DATA FOR THIS TASK START

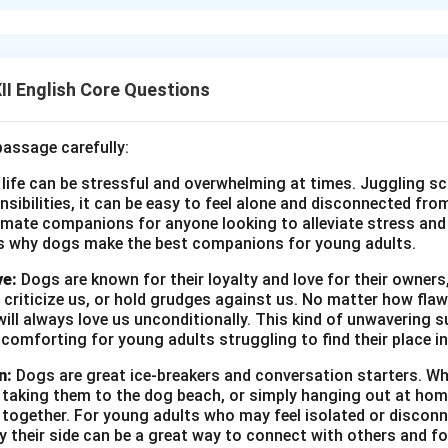
ission to the British officer to hunt tigers, risking royal displeas
ja was firm in his resolve."
British officer cannot go on a tiger hunt in his kingdom
 courageous or assertive or firm (any one valid trait)
I English Core Questions
n in PDF
passage carefully:
 life can be stressful and overwhelming at times. Juggling sc
onsibilities, it can be easy to feel alone and disconnected fr
imate companions for anyone looking to alleviate stress and l
s why dogs make the best companions for young adults.
ve:
Dogs are known for their loyalty and love for their owners
 criticize us, or hold grudges against us. No matter how fla
ill always love us unconditionally. This kind of unwavering s
 comforting for young adults struggling to find their place in
n:
Dogs are great ice-breakers and conversation starters. Wh
, taking them to the dog beach, or simply hanging out at ho
e together. For young adults who may feel isolated or disconn
by their side can be a great way to connect with others and f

DATA FOR THIS TASK END

* _EXERCISE_
Search the data above for lines holding "love" and copy each of them.

* _RESPONSE_
Dogs are known for their loyalty and love for their owners
ill always love us unconditionally. This kind of unwavering s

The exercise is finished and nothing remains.